• _To do_
Would you repeat word for word the lines of the listing that follows, from the one with "DevOps Sandbox: Build Your" up to and including the one with "Not Reported", and leave out the images?

• _Provided records_
###

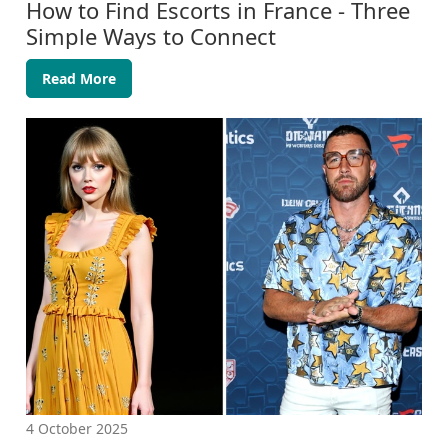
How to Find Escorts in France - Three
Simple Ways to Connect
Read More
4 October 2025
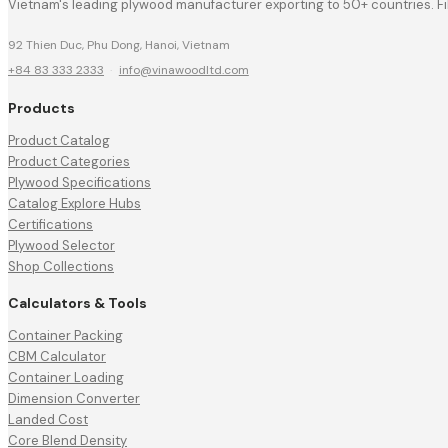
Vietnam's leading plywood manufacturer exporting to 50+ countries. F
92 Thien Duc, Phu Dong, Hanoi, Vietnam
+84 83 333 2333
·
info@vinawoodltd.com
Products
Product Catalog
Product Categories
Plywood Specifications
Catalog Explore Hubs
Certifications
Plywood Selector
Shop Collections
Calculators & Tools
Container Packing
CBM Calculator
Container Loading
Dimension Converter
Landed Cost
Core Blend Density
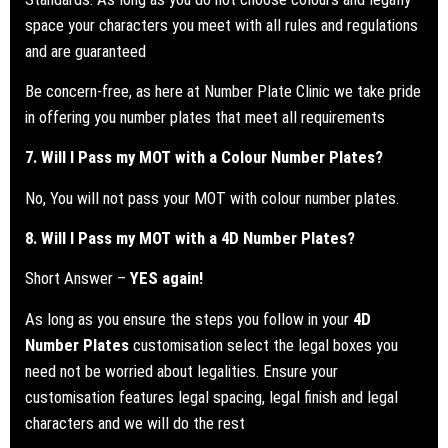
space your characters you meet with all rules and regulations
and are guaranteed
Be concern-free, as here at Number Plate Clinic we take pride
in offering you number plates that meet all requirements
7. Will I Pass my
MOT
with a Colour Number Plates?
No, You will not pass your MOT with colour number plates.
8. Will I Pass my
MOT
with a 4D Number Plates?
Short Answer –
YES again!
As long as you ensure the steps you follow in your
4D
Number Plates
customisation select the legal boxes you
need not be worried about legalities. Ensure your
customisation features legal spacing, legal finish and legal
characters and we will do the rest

###

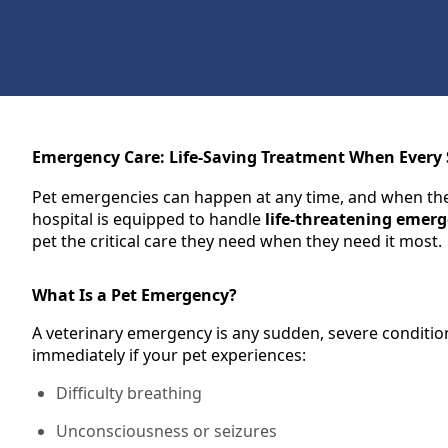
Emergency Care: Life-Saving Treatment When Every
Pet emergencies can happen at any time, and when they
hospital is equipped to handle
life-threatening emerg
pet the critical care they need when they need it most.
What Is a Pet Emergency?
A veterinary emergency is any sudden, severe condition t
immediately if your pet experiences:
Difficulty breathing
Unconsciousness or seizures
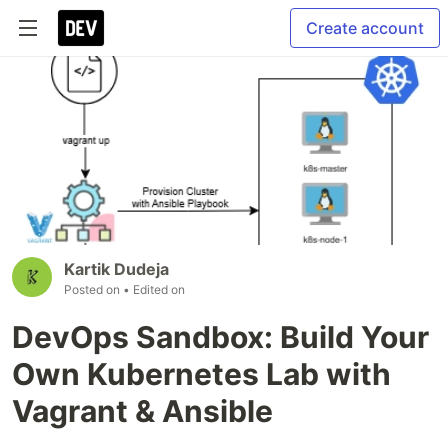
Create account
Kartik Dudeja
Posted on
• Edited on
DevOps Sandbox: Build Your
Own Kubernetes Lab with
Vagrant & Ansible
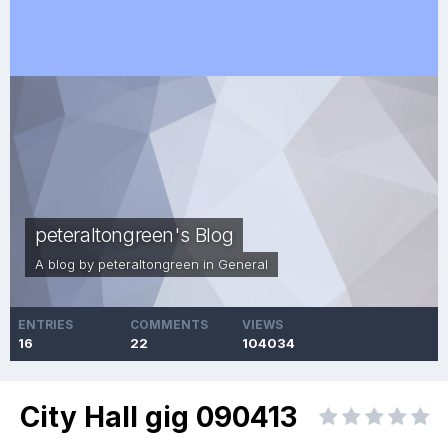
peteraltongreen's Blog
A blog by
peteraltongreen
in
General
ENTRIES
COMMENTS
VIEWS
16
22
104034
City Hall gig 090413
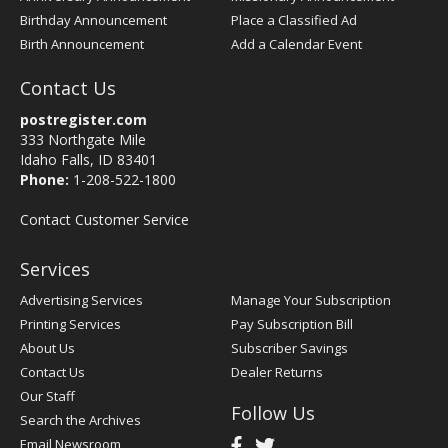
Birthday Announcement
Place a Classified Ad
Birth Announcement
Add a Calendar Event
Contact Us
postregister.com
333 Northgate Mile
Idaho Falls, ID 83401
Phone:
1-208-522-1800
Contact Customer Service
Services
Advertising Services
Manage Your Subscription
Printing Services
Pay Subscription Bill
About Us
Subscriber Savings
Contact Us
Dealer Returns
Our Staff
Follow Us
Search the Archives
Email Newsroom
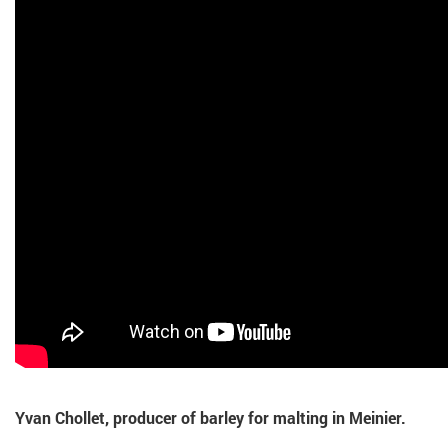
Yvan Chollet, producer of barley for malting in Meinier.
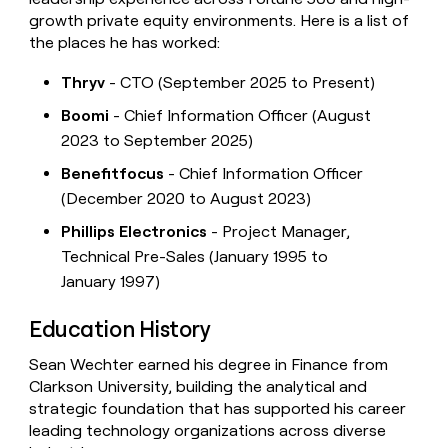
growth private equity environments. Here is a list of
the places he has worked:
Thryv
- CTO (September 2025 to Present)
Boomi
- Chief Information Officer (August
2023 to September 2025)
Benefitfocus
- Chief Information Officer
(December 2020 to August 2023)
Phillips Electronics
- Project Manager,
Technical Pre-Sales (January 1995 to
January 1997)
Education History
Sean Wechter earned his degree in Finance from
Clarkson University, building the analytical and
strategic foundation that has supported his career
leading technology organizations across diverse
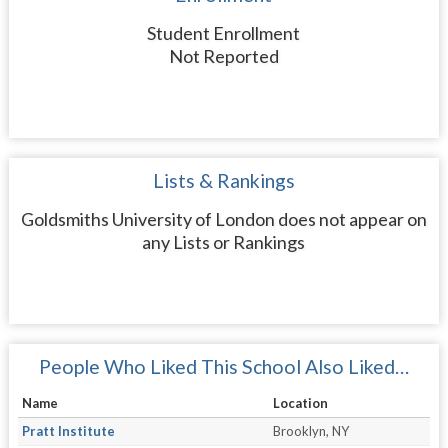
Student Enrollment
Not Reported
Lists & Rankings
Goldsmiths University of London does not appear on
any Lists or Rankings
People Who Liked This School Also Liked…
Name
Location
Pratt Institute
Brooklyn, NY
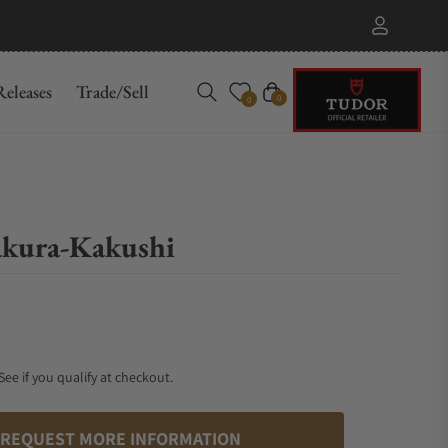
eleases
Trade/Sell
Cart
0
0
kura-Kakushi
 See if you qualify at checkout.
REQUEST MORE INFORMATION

###

• _Reply to the task_
DevOps Sandbox: Build Your
Own Kubernetes Lab with
Vagrant & Ansible
peteraltongreen's Blog
A blog by
peteraltongreen
in
General
ENTRIES
COMMENTS
VIEWS
16
22
104034
City Hall gig 090413
Birthday Announcement
Place a Classified Ad
Birth Announcement
Add a Calendar Event
Contact Us
postregister.com
333 Northgate Mile
Idaho Falls, ID 83401
Phone:
1-208-522-1800
Contact Customer Service
Services
Advertising Services
Manage Your Subscription
Printing Services
Pay Subscription Bill
About Us
Subscriber Savings
Contact Us
Dealer Returns
Our Staff
Follow Us
Search the Archives
Email Newsroom
Yvan Chollet, producer of barley for malting in Meinier.
growth private equity environments. Here is a list of
the places he has worked:
Thryv
- CTO (September 2025 to Present)
Boomi
- Chief Information Officer (August
2023 to September 2025)
Benefitfocus
- Chief Information Officer
(December 2020 to August 2023)
Phillips Electronics
- Project Manager,
Technical Pre-Sales (January 1995 to
January 1997)
Education History
Sean Wechter earned his degree in Finance from
Clarkson University, building the analytical and
strategic foundation that has supported his career
leading technology organizations across diverse
Student Enrollment
Not Reported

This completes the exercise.